L’affaire des téléphones portables retrouvés dans la cellule de Farba Ngom à la prison de Rebeuss prend une nouvelle tournure. Invité d’une émission sur Sen TV, Maitre Boubacar Cissé, avocat du député-maire, a livré de fracassantes révélations sur les conditions dans lesquelles l’opération de fouille aurait été menée au pavillon spécial.
Selon l’avocat, la mission aurait été conduite directement par le directeur général adjoint de l’Administration pénitentiaire, récemment nommé, à travers une commission constituée sur instruction du ministre de la Justice. Maitre Cissé affirme que le directeur général de l’Administration pénitentiaire et le directeur du pavillon spécial n’auraient même pas été informés de l’opération à l’avance. « Il n’est écrit nulle part que le DGA a cette prérogative de se rendre dans une prison et de fouiller des détenus », a soutenu l’avocat.
D’après son récit, la commission aurait d’abord effectué une descente dans l’enceinte de la prison de Rebeuss sans rien trouver avant de se diriger exclusivement vers la cellule occupée par Farba Ngom. « Ils sont allés directement dans sa cellule à 1 h du matin. Uniquement celle de Farba Ngom », affirme Me Cissé.
L’avocat indique que deux téléphones portables ont effectivement été saisis dans la cellule. Mais il dénonce surtout la manière dont ces appareils auraient été récupérés. Selon lui, les téléphones auraient dû être consignés dans un registre ou placés sous scellés au niveau de la prison. À la place, les membres de la mission seraient repartis avec les appareils pour procéder à leur exploitation.
« On devait informer le directeur de la prison, consigner les téléphones et éventuellement les placer sous scellés. Mais ils sont partis avec », déclare-t-il.
Revenant sur la conférence de presse de la ministre de la Justice au cours de laquelle des éléments issus des téléphones de Farba Ngom avaient été évoqués publiquement, notamment des conversations avec ses avocats, Me Cissé ne conteste pas avoir échangé avec son client, mais estime qu’il est normal qu’un détenu communique avec son conseil.

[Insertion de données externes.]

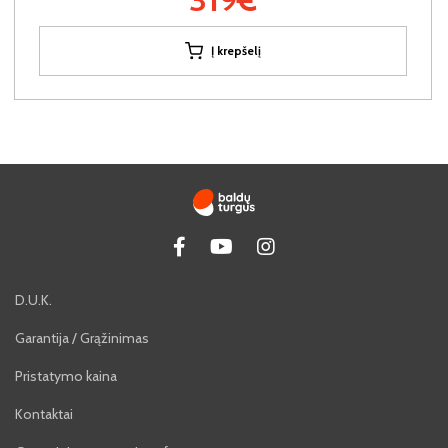
Į krepšelį
D.U.K.
Garantija / Grąžinimas
Pristatymo kaina
Kontaktai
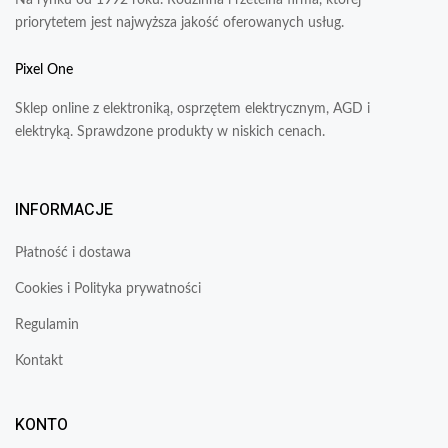
priorytetem jest najwyższa jakość oferowanych usług.
Pixel One
Sklep online z elektroniką, osprzętem elektrycznym, AGD i
elektryką. Sprawdzone produkty w niskich cenach.
INFORMACJE
Płatność i dostawa
Cookies i Polityka prywatności
Regulamin
Kontakt
KONTO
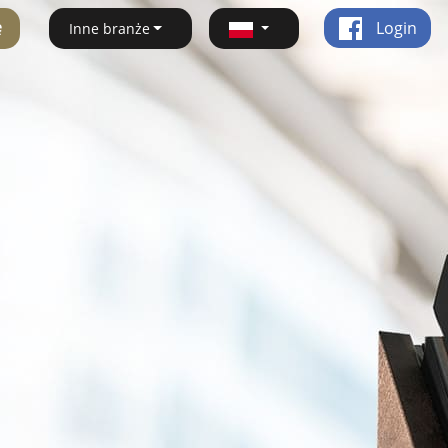
ę
Login
Inne branże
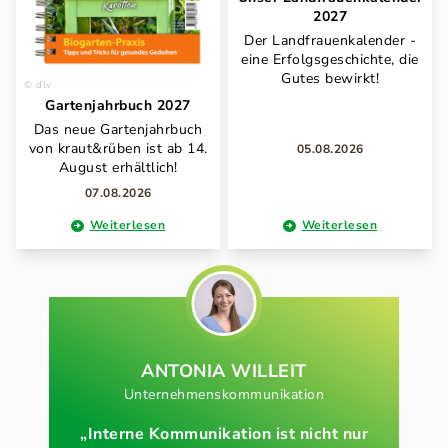
2027
Der Landfrauenkalender -
eine Erfolgsgeschichte, die
Gutes bewirkt!
dlv
Gartenjahrbuch 2027
Das neue Gartenjahrbuch
von kraut&rüben ist ab 14.
05.08.2026
August erhältlich!
07.08.2026
Weiterlesen
Weiterlesen
ANTONIA
WILLEIT
Unternehmenskommunikation
„Interne Kommunikation ist nicht nur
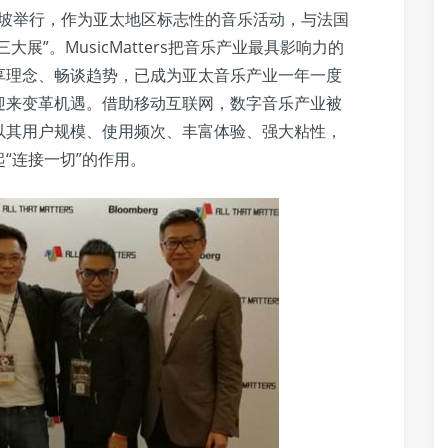
在新加坡举行，作为亚太地区标志性的音乐活动，与法国
大展”。MusicMatters把音乐产业最具影响力的
享理念、畅谈趋势，已成为亚太音乐产业一年一度
迎来变革机遇。借助移动互联网，数字音乐产业被
以其用户规模、使用频次、丰富体验、强大粘性，
“连接一切”的作用。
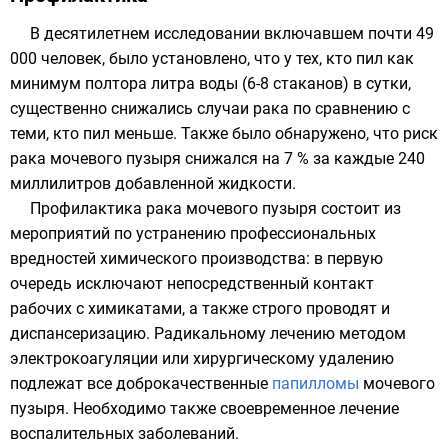
В десятилетнем исследовании включавшем почти 49
000 человек, было установлено, что у тех, кто пил как
минимум полтора литра воды (6-8 стаканов) в сутки,
существенно снижались случаи рака по сравнению с
теми, кто пил меньше. Также было обнаружено, что риск
рака мочевого пузыря снижался на 7 % за каждые 240
миллилитров добавленной жидкости.
Профилактика
рака мочевого пузыря состоит из
мероприятий по устранению профессиональных
вредностей химического производства: в первую
очередь исключают непосредственный контакт
рабочих с химикатами, а также строго проводят и
диспансеризацию. Радикальному лечению методом
электрокоагуляции или хирургическому удалению
подлежат все доброкачественные
папилломы
мочевого
пузыря. Необходимо также своевременное лечение
воспалительных заболеваний
.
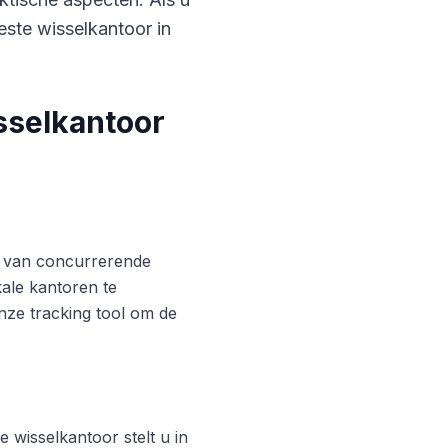
este wisselkantoor in
sselkantoor
ren van concurrerende
ale kantoren te
nze tracking tool om de
 wisselkantoor stelt u in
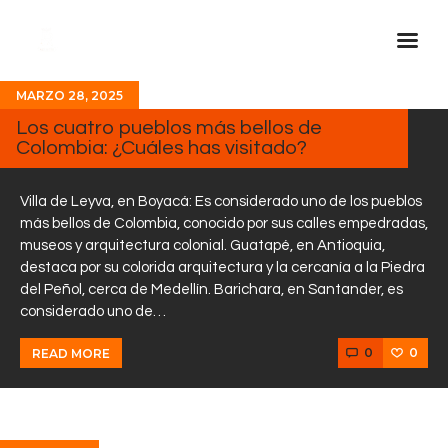
MARZO 28, 2025
Inicio Real FM
Los cuatro pueblos más bellos de
Colombia: ¿Cuáles has visitado?
Streaming
En Vivo
Villa de Leyva, en Boyacá: Es considerado uno de los pueblos
Descarga La APP
más bellos de Colombia, conocido por sus calles empedradas,
museos y arquitectura colonial. Guatapé, en Antioquia,
Programas
destaca por su colorida arquitectura y la cercanía a la Piedra
Noticias
del Peñol, cerca de Medellín. Barichara, en Santander, es
considerado uno de…
Equipo
0
0
READ MORE
Sobre Nosotros
Contactos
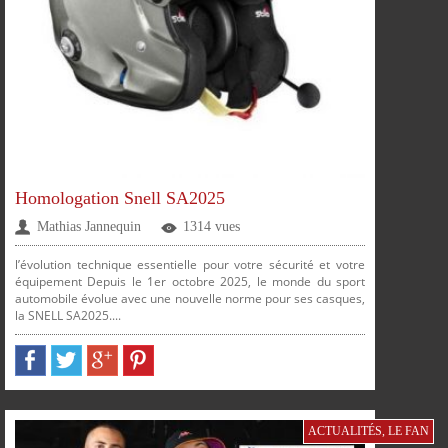
Homologation Snell SA2025
Mathias Jannequin
1314 vues
l’évolution technique essentielle pour votre sécurité et votre
PARTAGER
PARTAGER
PARTAGER
PARTAGER
équipement Depuis le 1er octobre 2025, le monde du sport
automobile évolue avec une nouvelle norme pour ses casques,
la SNELL SA2025....
ACTUALITÉS
,
LE FAN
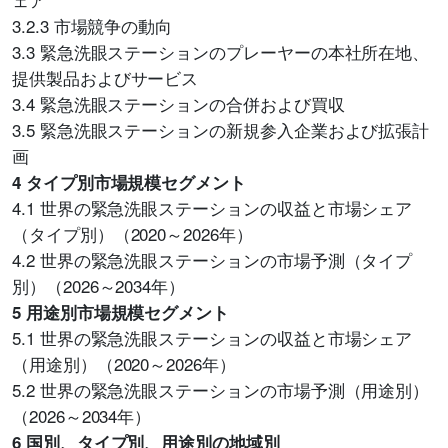
3.2.3 市場競争の動向
3.3 緊急洗眼ステーションのプレーヤーの本社所在地、
提供製品およびサービス
3.4 緊急洗眼ステーションの合併および買収
3.5 緊急洗眼ステーションの新規参入企業および拡張計
画
4 タイプ別市場規模セグメント
4.1 世界の緊急洗眼ステーションの収益と市場シェア
（タイプ別）（2020～2026年）
4.2 世界の緊急洗眼ステーションの市場予測（タイプ
別）（2026～2034年）
5 用途別市場規模セグメント
5.1 世界の緊急洗眼ステーションの収益と市場シェア
（用途別）（2020～2026年）
5.2 世界の緊急洗眼ステーションの市場予測（用途別）
（2026～2034年）
6 国別、タイプ別、用途別の地域別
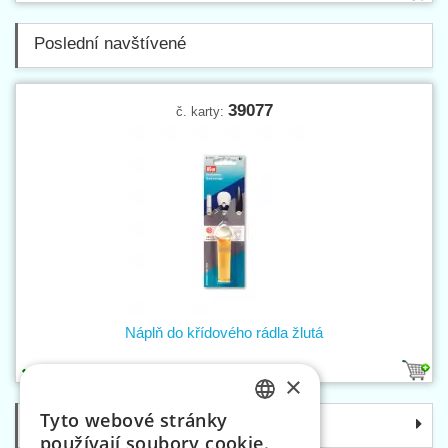
Poslední navštívené
39077
č. karty:
Náplň do křídového rádla žlutá
1
×
Tyto webové stránky
Kategorie
CZECH
používají soubory cookie.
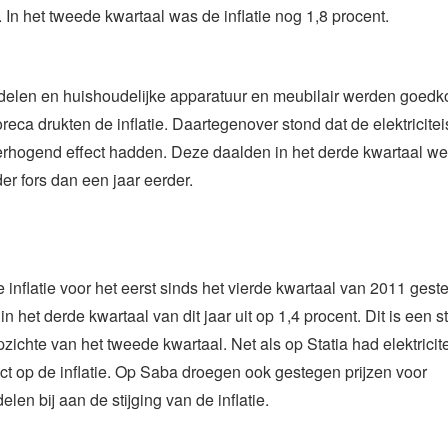
. In het tweede kwartaal was de inflatie nog 1,8 procent.
elen en huishoudelijke apparatuur en meubilair werden goedk
oreca drukten de inflatie. Daartegenover stond dat de elektricite
-verhogend effect hadden. Deze daalden in het derde kwartaal w
er fors dan een jaar eerder.
 inflatie voor het eerst sinds het vierde kwartaal van 2011 ges
in het derde kwartaal van dit jaar uit op 1,4 procent. Dit is een s
pzichte van het tweede kwartaal. Net als op Statia had elektricit
ct op de inflatie. Op Saba droegen ook gestegen prijzen voor
len bij aan de stijging van de inflatie.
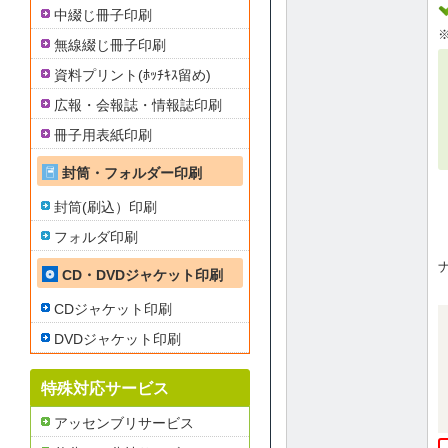
中綴じ冊子印刷
無線綴じ冊子印刷
資料プリント(ﾎｯﾁｷｽ留め)
広報・会報誌・情報誌印刷
冊子用表紙印刷
封筒・フォルダー印刷
封筒(刷込）印刷
フォルダ印刷
CD・DVDジャケット印刷
CDジャケット印刷
DVDジャケット印刷
特殊対応サービス
アッセンブリサービス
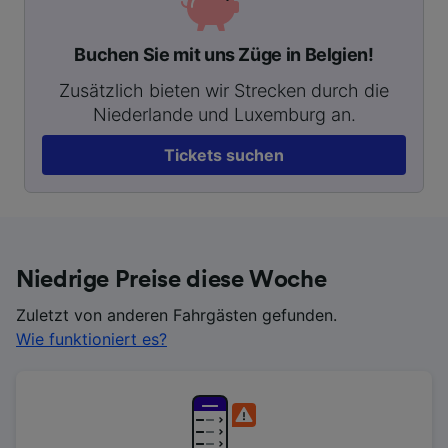
Buchen Sie mit uns Züge in Belgien!
Zusätzlich bieten wir Strecken durch die
Niederlande und Luxemburg an.
Tickets suchen
Niedrige Preise diese Woche
Zuletzt von anderen Fahrgästen gefunden.
Wie funktioniert es?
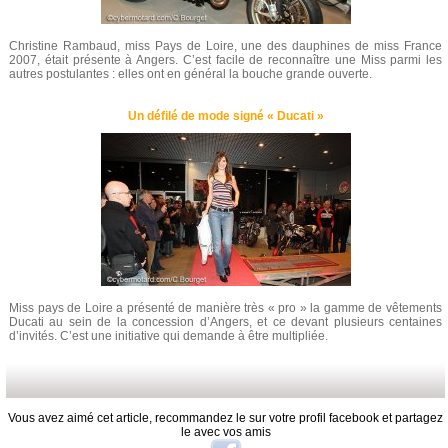
Christine Rambaud, miss Pays de Loire, une des dauphines de miss France
2007, était présente à Angers. C’est facile de reconnaître une Miss parmi les
autres postulantes : elles ont en général la bouche grande ouverte.
Un défilé de mode signé « Ducati »
Miss pays de Loire a présenté de manière très « pro » la gamme de vêtements
Ducati au sein de la concession d’Angers, et ce devant plusieurs centaines
d’invités. C’est une initiative qui demande à être multipliée.
Vous avez aimé cet article, recommandez le sur votre profil facebook et partagez
le avec vos amis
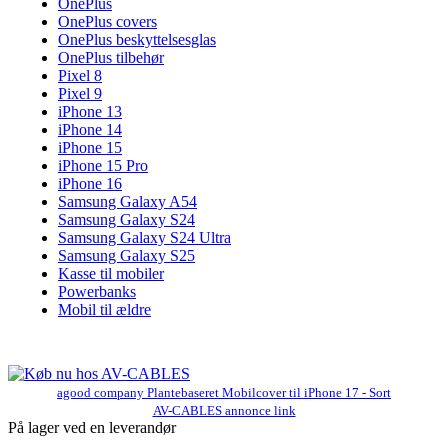
OnePlus
OnePlus covers
OnePlus beskyttelsesglas
OnePlus tilbehør
Pixel 8
Pixel 9
iPhone 13
iPhone 14
iPhone 15
iPhone 15 Pro
iPhone 16
Samsung Galaxy A54
Samsung Galaxy S24
Samsung Galaxy S24 Ultra
Samsung Galaxy S25
Kasse til mobiler
Powerbanks
Mobil til ældre
agood company Plantebaseret Mobilcover til iPhone 17 - Sort
AV-CABLES annonce link
På lager ved en leverandør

Par ailleurs, plusieurs sources proches de l’Administration pénitentiaire décrivent une opération à forte dimension politique. Certaines estiment que cette affaire visait également le directeur général de l’Administration pénitentiaire, dont le travail aurait pourtant été salué récemment par des parlementaires lors du vote du budget du ministère de la Justice. D’autres accusations portent sur les conditions de nomination du directeur général adjoint ainsi que sur la procédure ayant conduit à la création de la commission de fouille.
Selon ces sources, la circulaire ayant servi de base à l’opération aurait été préparée à l’insu du directeur général de l’Administration pénitentiaire.
L’affaire continue ainsi d’alimenter les tensions au sein de l’Administration pénitentiaire.